Dave P wrote:
On Tuesday 19 Feb 2008, Klaus Schmidinger wrote:
remote.c:124: warning: format "%016LX" expects type "long long unsigned int", but argument 4 has type "uint64_t"
Apparently there are macros for this, like PRId64 and such. But i don't like having to write something like
int64_t n = ...; printf("Some number %" PRId64 "\n", n);
It seems to be the POSIX way...
Don't know if the gettext mechanisms would be able to handle
tr("Some number %" PRId64 "\n")
It would probably be necessary to have multiple translations for the string after macro expansion (negating the whole reason for having the macro in the first place).

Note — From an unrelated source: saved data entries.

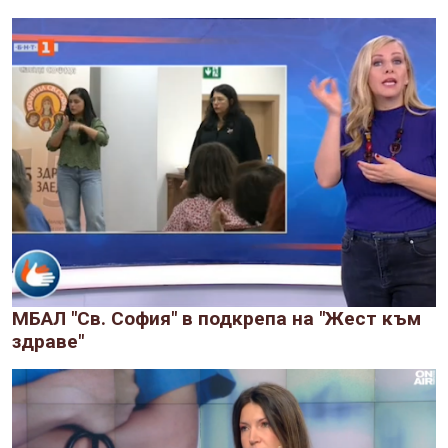
МБАЛ "Св. София" в подкрепа на "Жест към
здраве"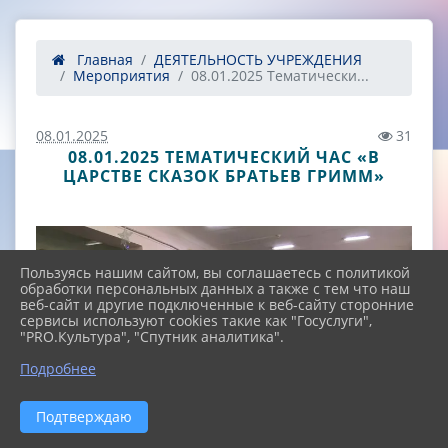
Главная
ДЕЯТЕЛЬНОСТЬ УЧРЕЖДЕНИЯ
Мероприятия
08.01.2025 Тематически...
08.01.2025
31
08.01.2025 ТЕМАТИЧЕСКИЙ ЧАС «В
ЦАРСТВЕ СКАЗОК БРАТЬЕВ ГРИММ»
Пользуясь нашим сайтом, вы соглашаетесь с политикой
обработки персональных данных а также с тем что наш
веб-сайт и другие подключенные к веб-сайту сторонние
сервисы используют cookies такие как "Госуслуги",
"PRO.Культура", "Спутник аналитика".
^
Подробнее
Подтверждаю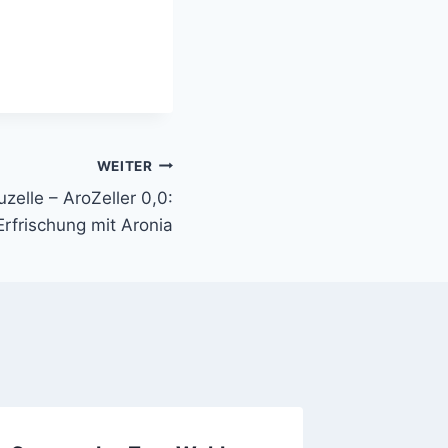
WEITER
zelle – AroZeller 0,0:
Erfrischung mit Aronia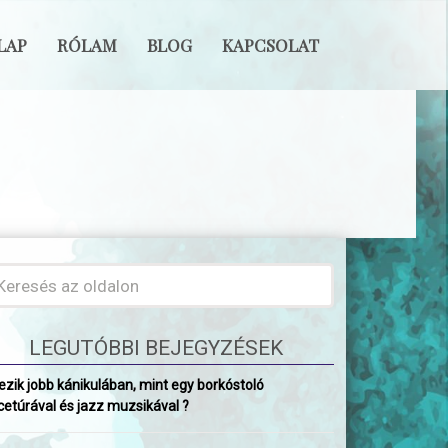
LAP
RÓLAM
BLOG
KAPCSOLAT
LEGUTÓBBI BEJEGYZÉSEK
ezik jobb kánikulában, mint egy borkóstoló
cetúrával és jazz muzsikával ?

http://www.gnu.org/software/gettext/manual/html_node/Preparing-Strings.html seems to promise that it works without multiple translations:
Assume you have code like
printf ("The amount is %0" PRId64 "\n", number);
The gettext tools and library have special support for these <inttypes.h> macros. You can therefore simply write
printf (gettext ("The amount is %0" PRId64 "\n"), number);
The PO file will contain the string "The amount is %0<PRId64>\n". The translators will provide a translation containing "%0<PRId64>" as well, and at runtime the gettext function's result will contain the appropriate constant string, "d" or "ld" or "lld".
gettext-0.14 (4 years old) already has this text, so it's probably safe to use by now. (Apparently I have been living under a rock for the last couple of years, I didn't even know about that PRId64 thing - thanks for pointing it out.)